= Brief =
Please find every line below that includes "意见与建议" and report how many there are. Nothing else is needed.

== == ==

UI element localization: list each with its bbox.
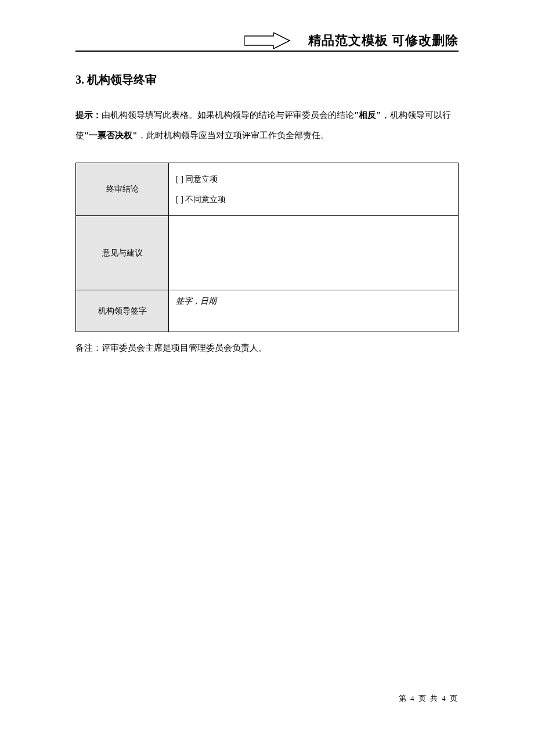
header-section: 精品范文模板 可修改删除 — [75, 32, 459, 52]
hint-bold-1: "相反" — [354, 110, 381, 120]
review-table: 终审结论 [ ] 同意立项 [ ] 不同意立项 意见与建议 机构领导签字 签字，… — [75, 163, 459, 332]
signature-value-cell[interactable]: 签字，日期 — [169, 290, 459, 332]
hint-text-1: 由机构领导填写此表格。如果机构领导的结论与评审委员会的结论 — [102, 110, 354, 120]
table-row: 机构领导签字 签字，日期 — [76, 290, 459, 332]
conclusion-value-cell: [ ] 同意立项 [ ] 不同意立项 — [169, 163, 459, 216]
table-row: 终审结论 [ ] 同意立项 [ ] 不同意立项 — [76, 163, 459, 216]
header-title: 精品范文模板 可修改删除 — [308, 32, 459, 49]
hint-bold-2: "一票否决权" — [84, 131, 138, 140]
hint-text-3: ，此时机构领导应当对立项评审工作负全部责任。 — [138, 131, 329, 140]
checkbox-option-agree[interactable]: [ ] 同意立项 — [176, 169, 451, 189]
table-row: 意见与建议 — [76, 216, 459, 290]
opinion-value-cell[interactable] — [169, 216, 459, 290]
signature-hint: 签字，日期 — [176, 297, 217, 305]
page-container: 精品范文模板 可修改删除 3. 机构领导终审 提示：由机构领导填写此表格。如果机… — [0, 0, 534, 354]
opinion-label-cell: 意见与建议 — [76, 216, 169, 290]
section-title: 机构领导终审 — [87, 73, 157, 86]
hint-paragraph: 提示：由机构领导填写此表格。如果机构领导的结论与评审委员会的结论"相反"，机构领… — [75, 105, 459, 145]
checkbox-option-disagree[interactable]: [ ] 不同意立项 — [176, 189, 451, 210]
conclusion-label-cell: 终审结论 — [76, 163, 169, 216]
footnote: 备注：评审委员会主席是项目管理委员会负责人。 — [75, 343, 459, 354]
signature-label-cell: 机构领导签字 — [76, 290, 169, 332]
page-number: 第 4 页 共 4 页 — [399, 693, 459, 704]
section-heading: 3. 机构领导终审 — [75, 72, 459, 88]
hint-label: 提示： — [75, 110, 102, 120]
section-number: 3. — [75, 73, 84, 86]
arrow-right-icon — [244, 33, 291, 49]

== == ==

= Task output =
3